----- Source data -----

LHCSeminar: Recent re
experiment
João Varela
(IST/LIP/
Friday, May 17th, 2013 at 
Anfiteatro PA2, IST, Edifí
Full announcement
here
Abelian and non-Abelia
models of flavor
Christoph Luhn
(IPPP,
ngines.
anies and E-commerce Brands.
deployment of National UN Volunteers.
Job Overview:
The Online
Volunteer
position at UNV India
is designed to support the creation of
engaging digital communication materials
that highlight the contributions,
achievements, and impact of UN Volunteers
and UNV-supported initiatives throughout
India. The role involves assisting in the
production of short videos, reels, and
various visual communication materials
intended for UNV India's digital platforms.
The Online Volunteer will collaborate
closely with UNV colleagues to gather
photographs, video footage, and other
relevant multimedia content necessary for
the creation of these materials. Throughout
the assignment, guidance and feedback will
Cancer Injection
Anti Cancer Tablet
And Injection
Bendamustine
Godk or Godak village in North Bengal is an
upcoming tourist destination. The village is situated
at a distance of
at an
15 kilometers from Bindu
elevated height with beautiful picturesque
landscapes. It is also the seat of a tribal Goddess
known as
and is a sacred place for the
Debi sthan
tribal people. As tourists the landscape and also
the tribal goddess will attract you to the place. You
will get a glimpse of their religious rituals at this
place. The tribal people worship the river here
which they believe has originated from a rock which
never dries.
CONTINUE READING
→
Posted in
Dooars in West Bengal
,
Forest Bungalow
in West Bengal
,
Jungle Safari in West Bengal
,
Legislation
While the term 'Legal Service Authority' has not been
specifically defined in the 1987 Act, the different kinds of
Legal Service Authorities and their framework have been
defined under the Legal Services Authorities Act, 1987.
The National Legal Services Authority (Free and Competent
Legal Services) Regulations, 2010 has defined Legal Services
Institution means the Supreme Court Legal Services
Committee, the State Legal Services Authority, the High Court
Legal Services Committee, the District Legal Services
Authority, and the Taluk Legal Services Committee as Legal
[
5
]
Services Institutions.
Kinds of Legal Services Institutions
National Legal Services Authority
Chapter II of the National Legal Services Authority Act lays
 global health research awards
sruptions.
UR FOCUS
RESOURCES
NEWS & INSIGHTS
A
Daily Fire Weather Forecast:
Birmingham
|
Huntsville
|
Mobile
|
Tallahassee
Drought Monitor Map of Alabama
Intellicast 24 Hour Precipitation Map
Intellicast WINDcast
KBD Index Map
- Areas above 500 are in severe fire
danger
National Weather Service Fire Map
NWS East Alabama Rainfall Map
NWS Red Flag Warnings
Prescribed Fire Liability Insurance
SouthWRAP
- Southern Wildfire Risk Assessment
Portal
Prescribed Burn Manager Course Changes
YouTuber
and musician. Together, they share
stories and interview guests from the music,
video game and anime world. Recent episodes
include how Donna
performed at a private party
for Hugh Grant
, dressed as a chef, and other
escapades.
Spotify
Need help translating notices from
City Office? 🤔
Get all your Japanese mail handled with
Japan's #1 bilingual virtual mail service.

-----

Exercise goal. Beginning with the line that contains "global health research awards", repeat every line through the end of the records and nothing more.

Written solution.
 global health research awards
sruptions.
UR FOCUS
RESOURCES
NEWS & INSIGHTS
A
Daily Fire Weather Forecast:
Birmingham
|
Huntsville
|
Mobile
|
Tallahassee
Drought Monitor Map of Alabama
Intellicast 24 Hour Precipitation Map
Intellicast WINDcast
KBD Index Map
- Areas above 500 are in severe fire
danger
National Weather Service Fire Map
NWS East Alabama Rainfall Map
NWS Red Flag Warnings
Prescribed Fire Liability Insurance
SouthWRAP
- Southern Wildfire Risk Assessment
Portal
Prescribed Burn Manager Course Changes
YouTuber
and musician. Together, they share
stories and interview guests from the music,
video game and anime world. Recent episodes
include how Donna
performed at a private party
for Hugh Grant
, dressed as a chef, and other
escapades.
Spotify
Need help translating notices from
City Office? 🤔
Get all your Japanese mail handled with
Japan's #1 bilingual virtual mail service.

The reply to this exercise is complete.